== Data extracts

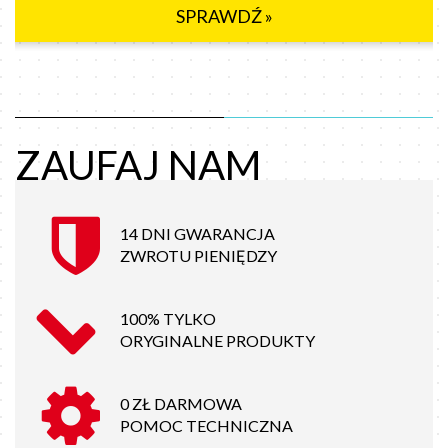
SPRAWDŹ »
ZAUFAJ NAM
14 DNI GWARANCJA
ZWROTU PIENIĘDZY
100% TYLKO
ORYGINALNE PRODUKTY
0 ZŁ DARMOWA
POMOC TECHNICZNA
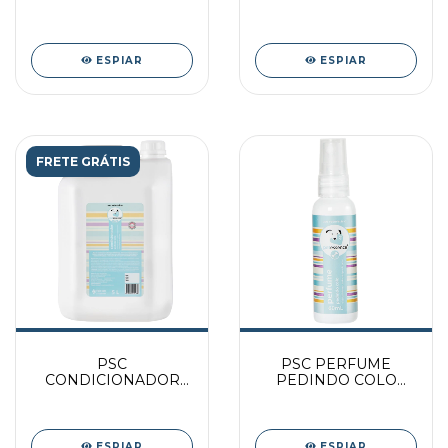
500ML
L
ESPIAR
ESPIAR
FRETE GRÁTIS
PSC
PSC PERFUME
CONDICIONADOR
PEDINDO COLO
PEDINDO COLO 5L
60ML
ESPIAR
ESPIAR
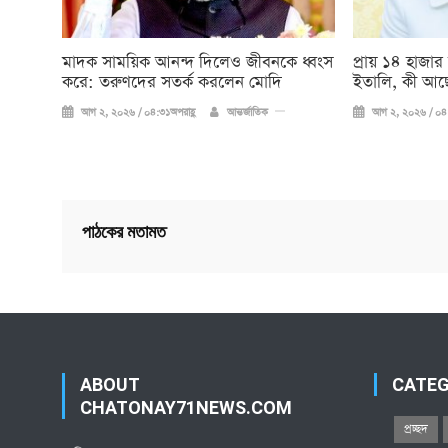
মাদক সাময়িক আনন্দ দিলেও জীবনকে ধ্বংস
প্রায় ১৪ হাজার
করে: তরুণদের সতর্ক করলেন মোদি
ইতালি, কী আছ
আগ ২, ২০২৬ / ০৪:৩১অপরাহ্ণ
আন্তর্জাতিক
আগ ২, ২০২৬ / ০৪:
পাঠকের মতামত
ABOUT
CATE
CHATONAY71NEWS.COM
প্রচ্ছদ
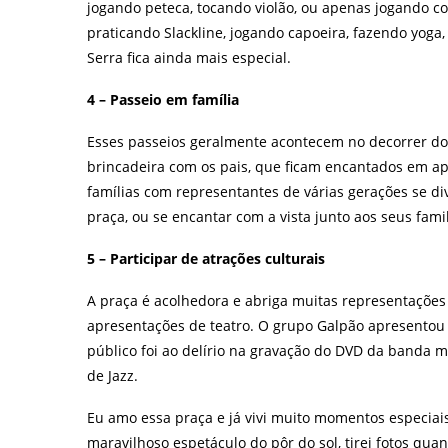
jogando peteca, tocando violão, ou apenas jogando c
praticando Slackline, jogando capoeira, fazendo yoga,
Serra fica ainda mais especial.
4 – Passeio em família
Esses passeios geralmente acontecem no decorrer do d
brincadeira com os pais, que ficam encantados em ap
famílias com representantes de várias gerações se 
praça, ou se encantar com a vista junto aos seus famil
5 – Participar de atrações culturais
A praça é acolhedora e abriga muitas representações 
apresentações de teatro. O grupo Galpão apresentou 
público foi ao delírio na gravação do DVD da banda mi
de Jazz.
Eu amo essa praça e já vivi muito momentos especiais 
maravilhoso espetáculo do pôr do sol, tirei fotos qu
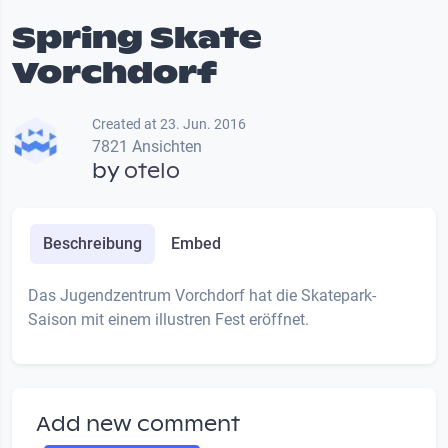
Spring Skate
Vorchdorf
Created at 23. Jun. 2016
7821 Ansichten
by
otelo
Beschreibung
Embed
Das Jugendzentrum Vorchdorf hat die Skatepark-
Saison mit einem illustren Fest eröffnet.
Add new comment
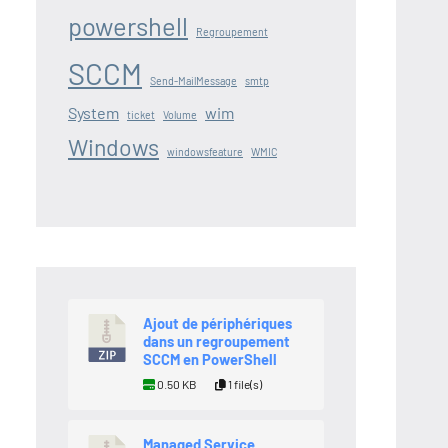
powershell
Regroupement
SCCM
Send-MailMessage
smtp
System
wim
ticket
Volume
Windows
windowsfeature
WMIC
Ajout de périphériques
dans un regroupement
SCCM en PowerShell
0.50 KB
1 file(s)
Managed Service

====

### [To do]
Restate all of the material word for word. Keep out every picture.

### [Finished task]
SPRAWDŹ »
ZAUFAJ NAM
14 DNI GWARANCJA
ZWROTU PIENIĘDZY
100% TYLKO
ORYGINALNE PRODUKTY
0 ZŁ DARMOWA
POMOC TECHNICZNA
500ML
L
ESPIAR
ESPIAR
FRETE GRÁTIS
PSC
PSC PERFUME
CONDICIONADOR
PEDINDO COLO
PEDINDO COLO 5L
60ML
ESPIAR
ESPIAR
মাদক সাময়িক আনন্দ দিলেও জীবনকে ধ্বংস
প্রায় ১৪ হাজার
করে: তরুণদের সতর্ক করলেন মোদি
ইতালি, কী আছ
আগ ২, ২০২৬ / ০৪:৩১অপরাহ্ণ
আন্তর্জাতিক
আগ ২, ২০২৬ / ০৪:
পাঠকের মতামত
ABOUT
CATE
CHATONAY71NEWS.COM
প্রচ্ছদ
jogando peteca, tocando violão, ou apenas jogando c
praticando Slackline, jogando capoeira, fazendo yoga,
Serra fica ainda mais especial.
4 – Passeio em família
Esses passeios geralmente acontecem no decorrer do d
brincadeira com os pais, que ficam encantados em ap
famílias com representantes de várias gerações se 
praça, ou se encantar com a vista junto aos seus famil
5 – Participar de atrações culturais
A praça é acolhedora e abriga muitas representações 
apresentações de teatro. O grupo Galpão apresentou 
público foi ao delírio na gravação do DVD da banda mi
de Jazz.
Eu amo essa praça e já vivi muito momentos especiais 
maravilhoso espetáculo do pôr do sol, tirei fotos qu
Spring Skate
Vorchdorf
Created at 23. Jun. 2016
7821 Ansichten
by
otelo
Beschreibung
Embed
Das Jugendzentrum Vorchdorf hat die Skatepark-
Saison mit einem illustren Fest eröffnet.
Add new comment
powershell
Regroupement
SCCM
Send-MailMessage
smtp
System
wim
ticket
Volume
Windows
windowsfeature
WMIC
Ajout de périphériques
dans un regroupement
SCCM en PowerShell
0.50 KB
1 file(s)
Managed Service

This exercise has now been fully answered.